EX-99.CODE ETH 2 codeofethicsforprincipal1218.htm codeofethicsforprincipal1218.htm - Generated by SEC Publisher for SEC Filing
     
Code of Ethics for Principal Executives & Senior Financial
Officers  
 
Procedures Revised December 10, 2018
 
 
FRANKLIN TEMPLETON FUNDS
 
CODE OF ETHICS FOR PRINCIPAL EXECUTIVES AND
 
SENIOR FINANCIAL OFFICERS
 
I. Covered Officers and Purpose of the Code
 
  This code of ethics (the "Code") applies to the Principal Executive Officers, Principal
Financial Officer and Principal Accounting Officer (the "Covered Officers," each of whom is set
forth in Exhibit A) of each investment company advised by a Franklin Resources subsidiary and
that is registered with the United States Securities & Exchange Commission (“SEC”)
(collectively, "FT Funds") for the purpose of promoting:
 
· Honest and ethical conduct, including the ethical resolution of actual or apparent
  conflicts of interest between personal and professional relationships;
· Full, fair, accurate, timely and understandable disclosure in reports and documents that
  a registrant files with, or submits to, the SEC and in other public communications made
  by or on behalf of the FT Funds;
· Compliance with applicable laws and governmental rules and regulations;
· The prompt internal reporting of violations of the Code to an appropriate person or
  persons identified in the Code; and
· Accountability for adherence to the Code.
 
  Each Covered Officer will be expected to adhere to a high standard of business ethics
and must be sensitive to situations that may give rise to actual as well as apparent conflicts of
interest.  
 
 
 
* Rule 38a-1 under the Investment Company Act of 1940 (“1940 Act”) and Rule 206(4)-7 under the Investment Advisers Act of
1940 (“Advisers Act”) (together the “Compliance Rule”) require registered investment companies and registered investment
advisers to, among other things, adopt and implement written policies and procedures reasonably designed to prevent violations
of the federal securities laws (“Compliance Rule Policies and Procedures”).
 
CONFIDENTIAL INFORMATION. This document is the proprietary product of Franklin Templeton Investments. It may NOT
be distributed outside the company unless it is made subject to a non-disclosure agreement and/or such release receives
authorization by an FTI Chief Compliance Officer. Any unauthorized use, reproduction or transfer of this document is strictly
prohibited. Franklin Templeton Investments © 2014. All Rights Reserved.
 
    For Internal Use Only - Not For External Distribution

 


 

FTI Compliance Procedures Standards of Business Conduct

II. Other Policies and Procedures

This Code shall be the sole code of ethics adopted by the Funds for purposes of Section
406 of the Sarbanes-Oxley Act and the rules and forms applicable to registered investment
companies thereunder.

Franklin Resources, Inc. has separately adopted the Code of Ethics and Business
Conduct (“Business Conduct”), which is applicable to all officers, directors and employees of
Franklin Resources, Inc., including Covered Officers. It summarizes the values, principles and
business practices that guide the employee’s business conduct and also provides a set of basic
principles to guide officers, directors and employees regarding the minimum ethical
requirements expected of them. It supplements the values, principles and business conduct
identified in the Code and other existing employee policies.

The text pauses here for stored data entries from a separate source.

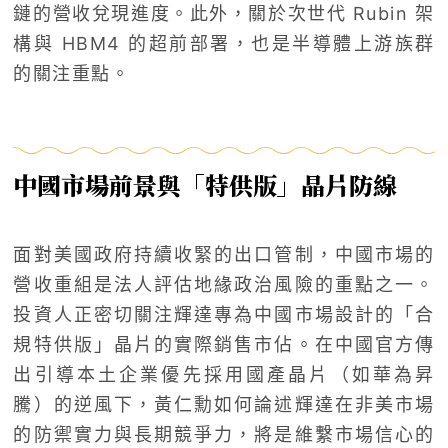
鏈的營收兌現進度。此外，關於次世代 Rubin 架
構與 HBM4 的超前部署，也是半導體上游族群
的關注重點。
中國市場前景與「特供版」晶片防線
面對美國政府持續收緊的出口管制，中國市場的
營收重組是法人評估地緣政治風險的重點之一。
投資人正密切關注輝達專為中國市場設計的「合
規特供版」晶片的實際銷售市佔。在中國官方傳
出引導本土企業優先採用國產晶片（如華為昇
騰）的逆風下，黃仁勳如何論述輝達在非美市場
的防禦實力與長期競爭力，將是維繫市場信心的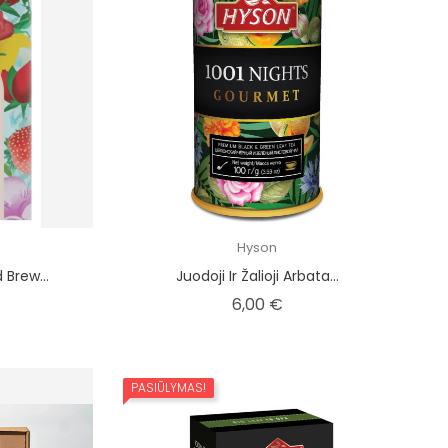
Hyson
 Brew...
Juodoji Ir Žalioji Arbata...
na
Kaina
6,00 €
PASIŪLYMAS!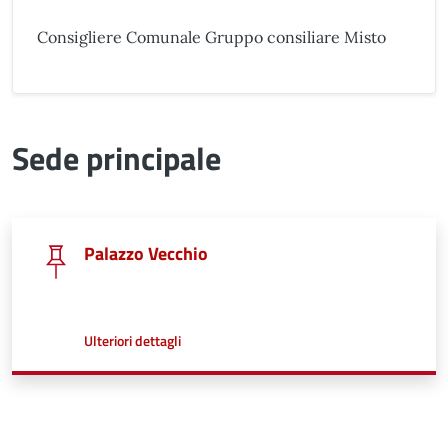
Consigliere Comunale Gruppo consiliare Misto
Sede principale
Palazzo Vecchio
a proposito di
Ulteriori dettagli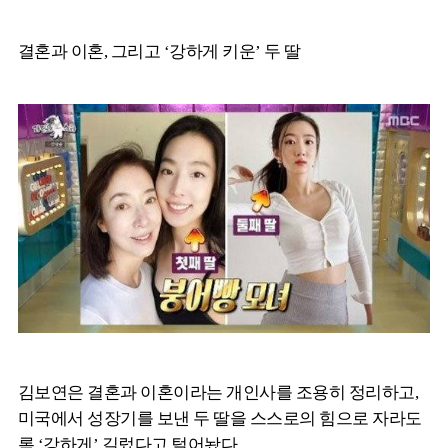
결혼과 이혼, 그리고 ‘강하게 키운’ 두 딸
김보연은 결혼과 이혼이라는 개인사를 조용히 정리하고,
미국에서 성장기를 보낸 두 딸을 스스로의 힘으로 자라도
록 ‘강하게’ 길렀다고 털어놨다.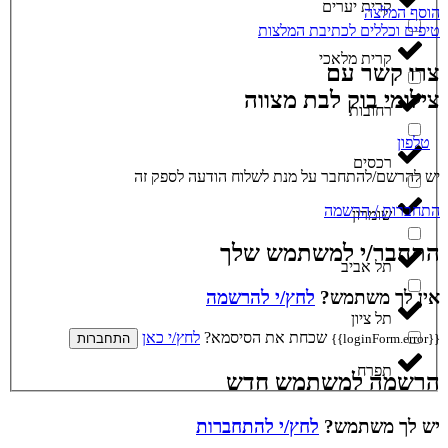
קרית יערים
הוסף המלצה
טיפים וכללים לכתיבת המלצות
קרית מלאכי
צרו קשר עם
צילומי בוק לבת מצווה
רחובות
טלפון
רכסים
יש להרשם/להתחבר על מנת לשלוח הודעה לספק זה
התחברות / הרשמה
שומרון
התחבר/י למשתמש שלך
תל אביב
אין לך משתמש?
לחץ/י להרשמה
תל ציון
שכחת את הסיסמא?
לחץ/י כאן
{{loginForm.error}}
התחברות
תפרח
הרשמה למשתמש חדש
יש לך משתמש?
לחץ/י להתחברות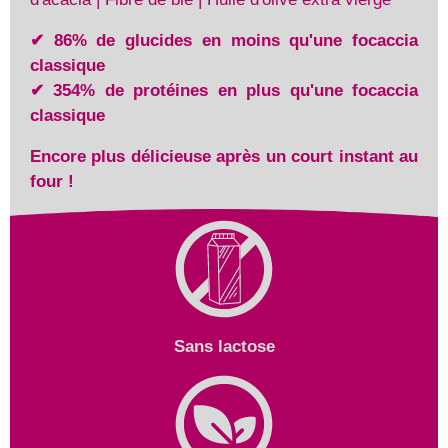
✔ 86% de glucides en moins qu'une focaccia
classique
✔ 354% de protéines en plus qu'une focaccia
classique
Encore plus délicieuse après un court instant au
four !
Sans lactose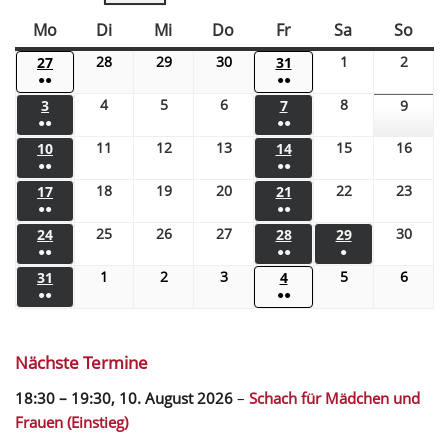
Mo
Di
Mi
Do
Fr
Sa
So
28
29
30
1
2
27
31
●●
●●
4
5
6
8
3
7
9
●●
●●
11
12
13
15
16
10
14
●●
●●
18
19
20
22
23
17
21
●●
●●
25
26
27
30
24
28
29
●●
●●
●
1
2
3
5
6
31
4
●●
●●
Nächste Termine
18:30
–
19:30
,
10. August 2026
–
Schach für Mädchen und
Frauen (Einstieg)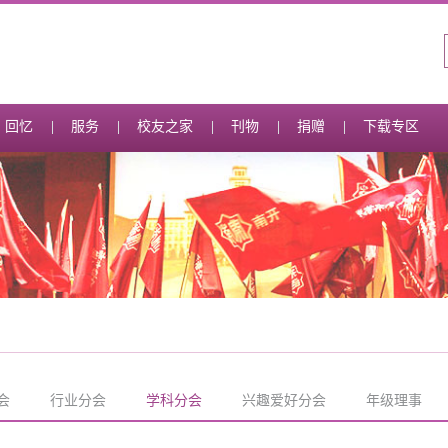
回忆
服务
校友之家
刊物
捐赠
下载专区
会
行业分会
学科分会
兴趣爱好分会
年级理事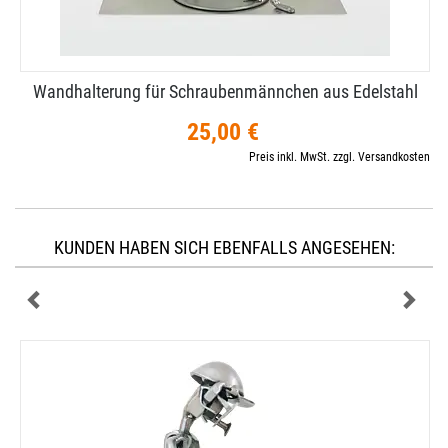
Wandhalterung für Schraubenmännchen aus Edelstahl
25,00 €
Preis inkl. MwSt. zzgl. Versandkosten
KUNDEN HABEN SICH EBENFALLS ANGESEHEN: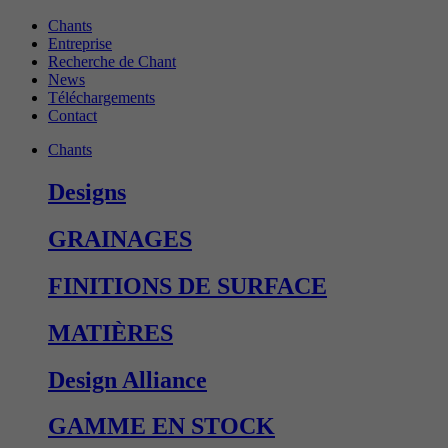
Chants
Entreprise
Recherche de Chant
News
Téléchargements
Contact
Chants
Designs
GRAINAGES
FINITIONS DE SURFACE
MATIÈRES
Design Alliance
GAMME EN STOCK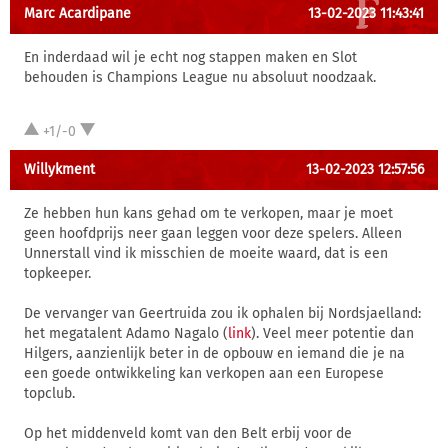
Marc Acardipane
13-02-2023 11:43:41
En inderdaad wil je echt nog stappen maken en Slot
behouden is Champions League nu absoluut noodzaak.
+1/-0
Willykment
13-02-2023 12:57:56
Ze hebben hun kans gehad om te verkopen, maar je moet
geen hoofdprijs neer gaan leggen voor deze spelers. Alleen
Unnerstall vind ik misschien de moeite waard, dat is een
topkeeper.
De vervanger van Geertruida zou ik ophalen bij Nordsjaelland:
het megatalent Adamo Nagalo (
link
). Veel meer potentie dan
Hilgers, aanzienlijk beter in de opbouw en iemand die je na
een goede ontwikkeling kan verkopen aan een Europese
topclub.
Op het middenveld komt van den Belt erbij voor de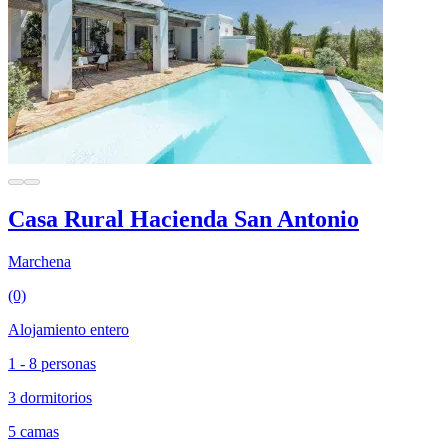
Casa Rural Hacienda San Antonio
Marchena
(0)
Alojamiento entero
1 - 8 personas
3 dormitorios
5 camas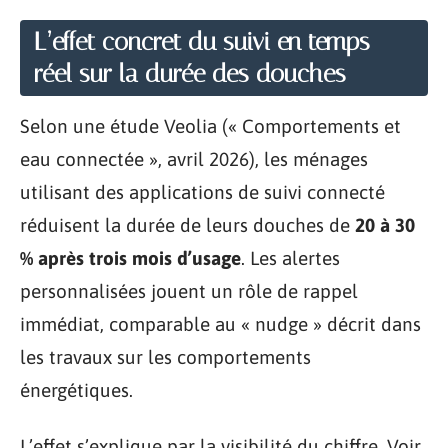
L’effet concret du suivi en temps
réel sur la durée des douches
Selon une étude Veolia (« Comportements et
eau connectée », avril 2026), les ménages
utilisant des applications de suivi connecté
réduisent la durée de leurs douches de
20 à 30
% après trois mois d’usage
. Les alertes
personnalisées jouent un rôle de rappel
immédiat, comparable au « nudge » décrit dans
les travaux sur les comportements
énergétiques.
L’effet s’explique par la visibilité du chiffre. Voir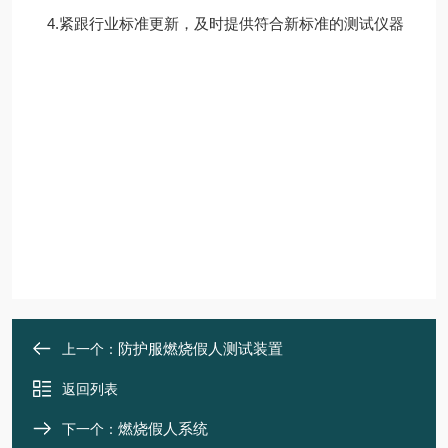
4.紧跟行业标准更新，及时提供符合新标准的测试仪器
防护服燃烧假人测试装置
上一个：
返回列表
燃烧假人系统
下一个：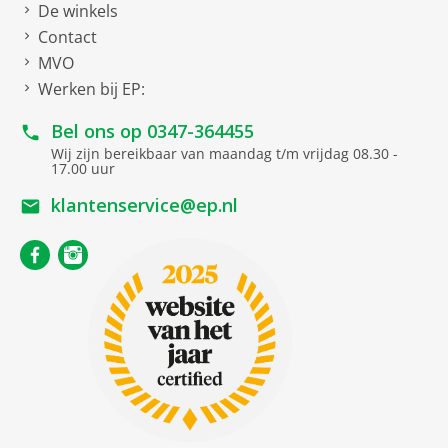
De winkels
Contact
MVO
Werken bij EP:
Bel ons op
0347-364455
Wij zijn bereikbaar van maandag t/m vrijdag 08.30 -
17.00 uur
klantenservice@ep.nl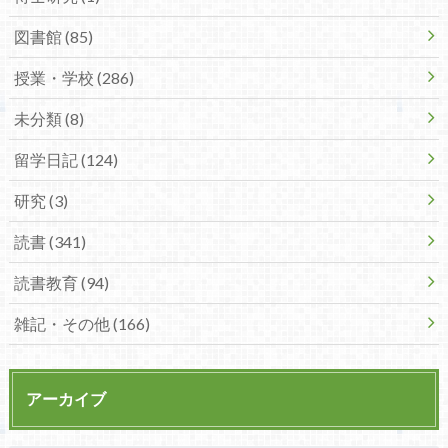
図書館 (85)
授業・学校 (286)
未分類 (8)
留学日記 (124)
研究 (3)
読書 (341)
読書教育 (94)
雑記・その他 (166)
アーカイブ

Additionally, the Franklin Templeton Funds have separately adopted the FTI Personal
Investments and Insider Trading Policy governing personal securities trading and other related
matters. The Code for Insider Trading provides for separate requirements that apply to the
Covered Officers and others, and therefore is not part of this Code.

Insofar as other policies or procedures of Franklin Resources, Inc., the Funds, the
Funds’ adviser, principal underwriter, or other service providers govern or purport to govern the
behavior or activities of the Covered Officers who are subject to this Code, they are superceded
by this Code to the extent that they overlap or conflict with the provisions of this Code. Please
review these other documents or consult with the Legal Department if have questions regarding
the applicability of these policies to you.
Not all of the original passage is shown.